Foi o pânico, ela, uma vírgula, não tinha lugar naquela frase que ameaçava ser a única que se soltaria daquela boca. Desejou ser um ponto de interrogação, um ponto final ou, até em desespero, um ponto e vírgula, mas a verdade nua e crua é que era apenas e só uma vírgula sem lugar onde cair. Libertou-se com dificuldade dos cabelos e decidiu empoleirar-se nas sobrancelhas, bastante menos perigosas, e espreitar para baixo, completamente debruçada para poder ver a boca e assim saltar e agarrar a palavra certa que a salvaria daquele pesadelo e daquelas ressacas que os três arrastavam nos olhos baços e remelosos. Tanto se debruçou que o horror aconteceu: caiu directa na lata de chá, misturando-se com as ervas secas que também pareciam vírgulas e, como um mal nunca vem só, foi arrastada pela colher que a levaria para a água fervente.
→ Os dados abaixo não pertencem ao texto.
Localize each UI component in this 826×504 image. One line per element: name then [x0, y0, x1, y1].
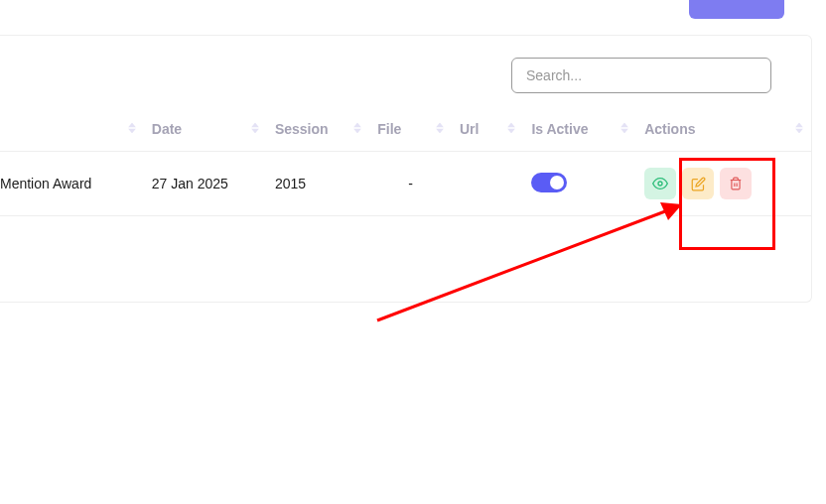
sort-icon [507, 123, 515, 134]
edit-icon [691, 177, 706, 191]
sort-icon [128, 123, 136, 134]
cell-date: 27 Jan 2025 [144, 152, 267, 216]
column-header-title[interactable] [0, 105, 144, 152]
header-label: Session [275, 121, 329, 137]
trash-icon [729, 177, 743, 190]
cell-session: 2015 [267, 152, 369, 216]
delete-button[interactable] [720, 168, 752, 199]
cell-active [523, 152, 636, 216]
header-label: Is Active [531, 121, 588, 137]
content-card: Date Session File [0, 35, 812, 303]
header-label: Date [152, 121, 182, 137]
cell-url [452, 152, 523, 216]
cell-file: - [369, 152, 452, 216]
sort-icon [795, 123, 803, 134]
sort-icon [620, 123, 628, 134]
edit-button[interactable] [682, 168, 714, 199]
view-button[interactable] [644, 168, 676, 199]
column-header-url[interactable]: Url [452, 105, 523, 152]
table-header-row: Date Session File [0, 105, 811, 152]
column-header-session[interactable]: Session [267, 105, 369, 152]
cell-title: Mention Award [0, 152, 144, 216]
sort-icon [251, 123, 259, 134]
table-row: Mention Award 27 Jan 2025 2015 - [0, 152, 811, 216]
svg-point-0 [658, 182, 662, 186]
header-label: File [377, 121, 401, 137]
column-header-actions[interactable]: Actions [636, 105, 811, 152]
actions-group [644, 168, 803, 199]
column-header-file[interactable]: File [369, 105, 452, 152]
sort-icon [353, 123, 361, 134]
column-header-date[interactable]: Date [144, 105, 267, 152]
header-label: Actions [644, 121, 695, 137]
search-wrapper [0, 36, 811, 105]
sort-icon [436, 123, 444, 134]
header-label: Url [460, 121, 479, 137]
column-header-active[interactable]: Is Active [523, 105, 636, 152]
active-toggle[interactable] [531, 173, 567, 192]
eye-icon [652, 176, 668, 191]
search-input[interactable] [511, 58, 771, 93]
top-primary-button[interactable] [689, 0, 784, 19]
cell-actions [636, 152, 811, 216]
data-table: Date Session File [0, 105, 811, 216]
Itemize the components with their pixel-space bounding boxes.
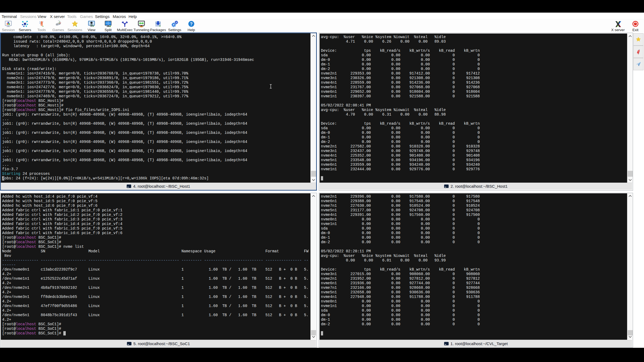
svg-text:?: ?: [190, 22, 193, 26]
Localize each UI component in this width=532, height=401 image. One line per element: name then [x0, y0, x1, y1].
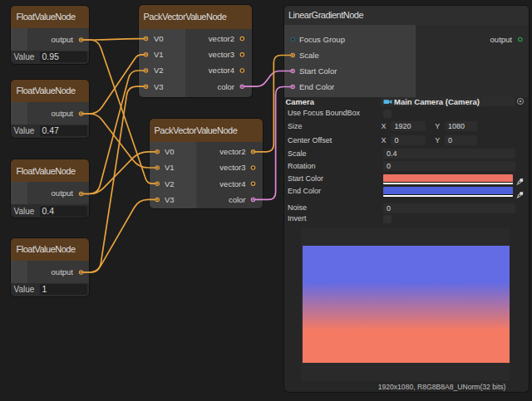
wire-f4-pack1-v3[interactable]: [81, 86, 146, 272]
node-title[interactable]: FloatValueNode: [11, 80, 89, 102]
input-port-v0[interactable]: V0: [150, 144, 196, 159]
eyedropper-icon[interactable]: [515, 191, 524, 201]
node-body: output: [11, 102, 89, 125]
value-field[interactable]: 0.95: [40, 51, 88, 62]
inputs-column: V0 V1 V2 V3: [150, 142, 196, 208]
pack-vector-node-2[interactable]: PackVectorValueNode V0 V1 V2 V3 vector2 …: [150, 119, 263, 208]
output-port-vector4[interactable]: vector4: [185, 62, 252, 78]
input-port-v2[interactable]: V2: [139, 62, 185, 78]
rotation-field[interactable]: 0: [383, 161, 515, 171]
center-x-prefix: X: [382, 136, 387, 144]
node-body: V0 V1 V2 V3 vector2 vector3 vector4 colo…: [139, 29, 252, 98]
output-port-row: output: [27, 182, 89, 204]
size-x-prefix: X: [382, 122, 387, 130]
size-x-field[interactable]: 1920: [391, 121, 425, 131]
node-body: output: [11, 182, 89, 204]
output-port-row: output: [27, 261, 89, 283]
alpha-bar: [383, 182, 513, 184]
wire-f3-pack2-v0[interactable]: [81, 152, 158, 194]
scale-field[interactable]: 0.4: [383, 149, 515, 159]
input-column: [11, 182, 27, 204]
output-port-color[interactable]: color: [185, 79, 252, 95]
wire-f3-pack1-v2[interactable]: [81, 71, 146, 194]
node-title[interactable]: FloatValueNode: [11, 238, 89, 261]
input-port-v1[interactable]: V1: [150, 159, 196, 175]
value-row: Value 0.4: [11, 204, 89, 218]
input-port-v2[interactable]: V2: [150, 176, 196, 192]
center-y-field[interactable]: 0: [445, 135, 477, 145]
value-label: Value: [11, 126, 40, 135]
float-value-node-2[interactable]: FloatValueNode output Value 0.47: [11, 80, 89, 138]
center-offset-label: Center Offset: [288, 136, 332, 144]
input-port-v3[interactable]: V3: [139, 79, 185, 95]
noise-field[interactable]: 0: [383, 203, 515, 213]
value-label: Value: [11, 52, 40, 61]
input-column: [11, 28, 27, 51]
output-port-vector3[interactable]: vector3: [185, 46, 252, 62]
input-port-start-color[interactable]: Start Color: [299, 63, 337, 79]
node-body: output: [11, 261, 89, 283]
end-color-swatch[interactable]: [383, 187, 513, 197]
float-value-node-3[interactable]: FloatValueNode output Value 0.4: [11, 159, 89, 218]
linear-gradient-node[interactable]: LinearGradientNode Focus Group Scale Sta…: [284, 6, 529, 392]
outputs-column: vector2 vector3 vector4 color: [196, 142, 263, 208]
camera-object-name: Main Camera (Camera): [394, 97, 480, 106]
output-port-vector2[interactable]: vector2: [185, 31, 252, 46]
node-body: output: [11, 28, 89, 51]
invert-checkbox[interactable]: [383, 215, 392, 223]
use-focus-boundbox-checkbox[interactable]: [383, 110, 392, 118]
camera-icon: [383, 98, 392, 105]
node-title[interactable]: FloatValueNode: [11, 6, 89, 28]
pack-vector-node-1[interactable]: PackVectorValueNode V0 V1 V2 V3 vector2 …: [139, 5, 252, 98]
value-field[interactable]: 0.47: [40, 125, 88, 136]
node-title[interactable]: LinearGradientNode: [284, 6, 529, 26]
node-title[interactable]: FloatValueNode: [11, 159, 89, 182]
rotation-label: Rotation: [288, 162, 316, 170]
output-port-color[interactable]: color: [196, 192, 263, 208]
value-label: Value: [11, 285, 40, 294]
value-label: Value: [11, 207, 40, 216]
output-port-vector3[interactable]: vector3: [196, 159, 263, 175]
start-color-swatch[interactable]: [383, 174, 513, 184]
value-field[interactable]: 0.4: [40, 206, 88, 217]
float-value-node-1[interactable]: FloatValueNode output Value 0.95: [11, 6, 89, 64]
output-port-vector4[interactable]: vector4: [196, 176, 263, 192]
camera-object-field[interactable]: Main Camera (Camera): [381, 97, 515, 106]
wire-f1-pack1-v0[interactable]: [81, 39, 146, 40]
input-port-v0[interactable]: V0: [139, 31, 185, 46]
input-port-end-color[interactable]: End Color: [299, 79, 334, 95]
object-picker-icon[interactable]: [516, 97, 525, 105]
ports-section: Focus Group Scale Start Color End Color …: [284, 25, 529, 97]
invert-label: Invert: [288, 214, 307, 223]
gradient-preview-box: [301, 227, 510, 381]
input-port-v1[interactable]: V1: [139, 46, 185, 62]
output-port-row[interactable]: output: [490, 32, 512, 47]
scale-label: Scale: [288, 149, 307, 158]
node-title[interactable]: PackVectorValueNode: [139, 5, 252, 29]
center-x-field[interactable]: 0: [391, 135, 425, 145]
node-title[interactable]: PackVectorValueNode: [150, 119, 263, 142]
input-port-v3[interactable]: V3: [150, 192, 196, 208]
float-value-node-4[interactable]: FloatValueNode output Value 1: [11, 238, 89, 296]
center-y-prefix: Y: [435, 136, 440, 144]
input-column: [11, 102, 27, 125]
value-row: Value 0.47: [11, 125, 89, 138]
size-label: Size: [288, 122, 303, 130]
output-port-vector2[interactable]: vector2: [196, 144, 263, 159]
inputs-column: V0 V1 V2 V3: [139, 29, 185, 98]
graph-canvas[interactable]: FloatValueNode output Value 0.95 FloatVa…: [0, 0, 532, 401]
wire-f2-pack1-v1[interactable]: [81, 55, 146, 114]
preview-footer-text: 1920x1080, R8G8B8A8_UNorm(32 bits): [378, 383, 506, 391]
noise-label: Noise: [288, 203, 307, 212]
input-port-scale[interactable]: Scale: [299, 47, 319, 63]
value-row: Value 1: [11, 283, 89, 296]
value-row: Value 0.95: [11, 51, 89, 64]
input-port-focus-group[interactable]: Focus Group: [299, 32, 345, 47]
size-y-field[interactable]: 1080: [445, 121, 477, 131]
wire-f4-pack2-v3[interactable]: [81, 199, 158, 272]
gradient-preview-image[interactable]: [303, 246, 510, 363]
eyedropper-icon[interactable]: [515, 178, 524, 188]
wire-f2-pack2-v1[interactable]: [81, 114, 158, 168]
start-color-label: Start Color: [288, 174, 323, 183]
value-field[interactable]: 1: [40, 284, 88, 295]
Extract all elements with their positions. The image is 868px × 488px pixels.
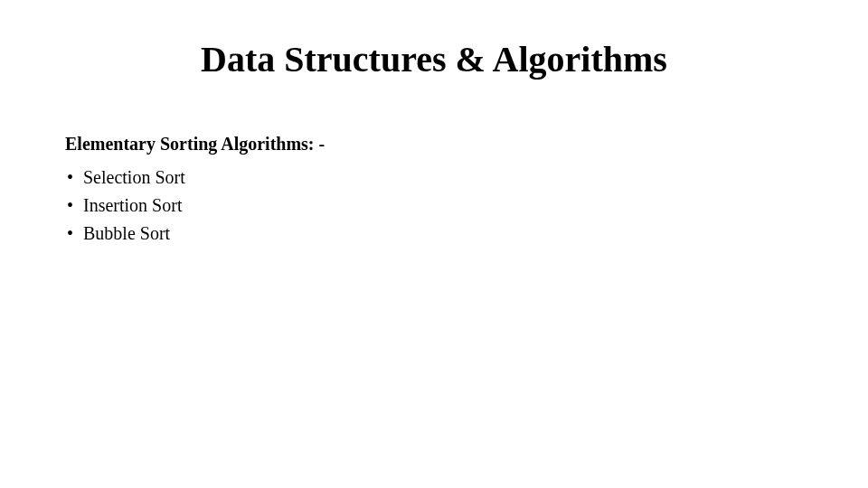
slide-title: Data Structures & Algorithms xyxy=(0,38,868,80)
subtitle: Elementary Sorting Algorithms: - xyxy=(65,134,325,155)
slide-content: Elementary Sorting Algorithms: - Selecti… xyxy=(65,134,325,248)
bullet-list: Selection Sort Insertion Sort Bubble Sor… xyxy=(65,164,325,248)
list-item: Insertion Sort xyxy=(67,192,325,220)
list-item: Bubble Sort xyxy=(67,220,325,248)
list-item: Selection Sort xyxy=(67,164,325,192)
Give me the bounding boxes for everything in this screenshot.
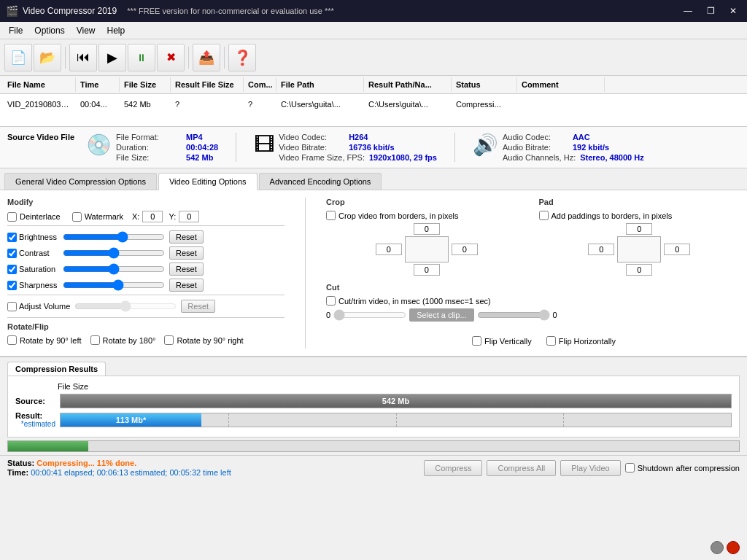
saturation-slider[interactable]: [63, 263, 165, 275]
pad-checkbox-row: Add paddings to borders, in pixels: [539, 211, 740, 220]
menu-file[interactable]: File: [3, 24, 28, 37]
compress-button[interactable]: Compress: [424, 460, 482, 476]
rotate-left-checkbox[interactable]: [7, 335, 17, 345]
select-clip-button[interactable]: Select a clip...: [409, 308, 473, 322]
rotate-180-checkbox[interactable]: [90, 335, 100, 345]
contrast-checkbox[interactable]: [7, 249, 17, 258]
source-duration-val: 00:04:28: [186, 143, 218, 152]
tab-general[interactable]: General Video Compression Options: [4, 173, 157, 190]
col-status[interactable]: Status: [452, 77, 517, 92]
cut-end-slider[interactable]: [477, 309, 550, 321]
rewind-button[interactable]: ⏮: [69, 44, 97, 71]
col-filesize[interactable]: File Size: [120, 77, 171, 92]
tab-advanced[interactable]: Advanced Encoding Options: [259, 173, 382, 190]
col-com[interactable]: Com...: [244, 77, 276, 92]
dvd-icon: 💿: [86, 133, 112, 157]
help-button[interactable]: ❓: [228, 44, 256, 71]
watermark-checkbox[interactable]: [72, 212, 82, 222]
play-button[interactable]: ▶: [98, 44, 126, 71]
cut-slider-row: 0 Select a clip... 0: [326, 308, 740, 322]
col-time[interactable]: Time: [76, 77, 120, 92]
rotate-right-checkbox[interactable]: [164, 335, 174, 345]
source-bar-val: 542 Mb: [382, 397, 409, 405]
crop-checkbox[interactable]: [326, 211, 336, 220]
sharpness-slider[interactable]: [63, 279, 165, 291]
video-icon: 🎞: [254, 133, 274, 157]
results-panel: File Size Source: 542 Mb Result: *estima…: [7, 376, 740, 438]
pad-left[interactable]: [588, 244, 614, 255]
crop-top[interactable]: [414, 223, 440, 235]
menu-options[interactable]: Options: [28, 24, 70, 37]
stop-button[interactable]: ✖: [157, 44, 185, 71]
flip-h-checkbox[interactable]: [546, 336, 556, 346]
play-video-button[interactable]: Play Video: [560, 460, 620, 476]
result-bar-label: Result:: [15, 411, 55, 420]
flip-v-label: Flip Vertically: [484, 337, 532, 346]
deinterlace-checkbox[interactable]: [7, 212, 17, 222]
crop-left[interactable]: [376, 244, 402, 255]
source-bar-container: 542 Mb: [60, 394, 732, 408]
contrast-reset[interactable]: Reset: [169, 246, 204, 260]
crop-right[interactable]: [452, 244, 478, 255]
table-row[interactable]: VID_20190803_1... 00:04... 542 Mb ? ? C:…: [0, 94, 747, 114]
sharpness-checkbox[interactable]: [7, 281, 17, 290]
export-button[interactable]: 📤: [193, 44, 220, 71]
saturation-reset[interactable]: Reset: [169, 262, 204, 276]
filelist: File Name Time File Size Result File Siz…: [0, 76, 747, 127]
flip-v-checkbox[interactable]: [472, 336, 481, 346]
cut-checkbox[interactable]: [326, 296, 336, 306]
pad-checkbox[interactable]: [539, 211, 549, 220]
pad-bottom[interactable]: [626, 264, 652, 276]
col-filename[interactable]: File Name: [3, 77, 76, 92]
pause-button[interactable]: ⏸: [128, 44, 155, 71]
open-folder-button[interactable]: 📂: [34, 44, 61, 71]
saturation-checkbox[interactable]: [7, 265, 17, 274]
col-filepath[interactable]: File Path: [276, 77, 364, 92]
compress-all-button[interactable]: Compress All: [487, 460, 556, 476]
source-format-row: File Format: MP4: [116, 133, 218, 141]
maximize-button[interactable]: ❐: [703, 4, 719, 18]
audio-channels-row: Audio Channels, Hz: Stereo, 48000 Hz: [503, 153, 644, 162]
brightness-reset[interactable]: Reset: [169, 230, 204, 244]
flip-spacer: [326, 336, 457, 349]
minimize-button[interactable]: —: [679, 4, 697, 18]
volume-checkbox[interactable]: [7, 302, 17, 311]
pad-top[interactable]: [626, 223, 652, 235]
watermark-y-input[interactable]: [179, 211, 199, 222]
menu-view[interactable]: View: [71, 24, 101, 37]
close-button[interactable]: ✕: [725, 4, 741, 18]
audio-codec-val: AAC: [573, 133, 590, 141]
source-divider-1: [236, 133, 236, 162]
shutdown-checkbox[interactable]: [625, 463, 635, 472]
rotate-180-item: Rotate by 180°: [90, 335, 156, 345]
col-resultpath[interactable]: Result Path/Na...: [364, 77, 452, 92]
col-comment[interactable]: Comment: [517, 77, 605, 92]
saturation-label-container: Saturation: [7, 265, 58, 274]
cut-start-slider[interactable]: [333, 309, 406, 321]
result-bar-container: 113 Mb*: [60, 413, 732, 427]
red-circle-icon[interactable]: [727, 541, 740, 554]
source-duration-row: Duration: 00:04:28: [116, 143, 218, 152]
cell-com: ?: [244, 97, 276, 112]
crop-bottom[interactable]: [414, 264, 440, 276]
status-key: Status:: [7, 459, 36, 467]
crop-preview: [405, 236, 449, 262]
video-frame-row: Video Frame Size, FPS: 1920x1080, 29 fps: [279, 153, 437, 162]
new-file-button[interactable]: 📄: [4, 44, 32, 71]
menu-help[interactable]: Help: [101, 24, 131, 37]
brightness-checkbox[interactable]: [7, 233, 17, 242]
col-resultsize[interactable]: Result File Size: [171, 77, 244, 92]
progress-bar-inner: [8, 441, 88, 451]
gray-circle-icon[interactable]: [711, 541, 724, 554]
result-bar-val: 113 Mb*: [116, 416, 147, 424]
contrast-slider[interactable]: [63, 247, 165, 259]
tab-video-editing[interactable]: Video Editing Options: [158, 173, 258, 190]
estimated-label: *estimated: [21, 420, 55, 428]
volume-reset[interactable]: Reset: [181, 300, 215, 313]
pad-right[interactable]: [664, 244, 690, 255]
pad-inputs: [539, 223, 740, 276]
watermark-x-input[interactable]: [142, 211, 163, 222]
volume-slider[interactable]: [74, 300, 177, 312]
brightness-slider[interactable]: [63, 231, 165, 243]
sharpness-reset[interactable]: Reset: [169, 279, 204, 292]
Triste fim para uma pobre e dedicada vírgula, cozida naquela água agora tingida pelas outras espécies de vírgulas e engolida pela boca daquela criatura de cabelo fofo e eriçado. Já que iria ser engolida e que a sua função era a de ritmar as palavras com pausas, nos últimos instantes da sua agonia rogou uma praga: Que ficasse gago para sempre, para saber o poder que uma vírgula teria dentro de si.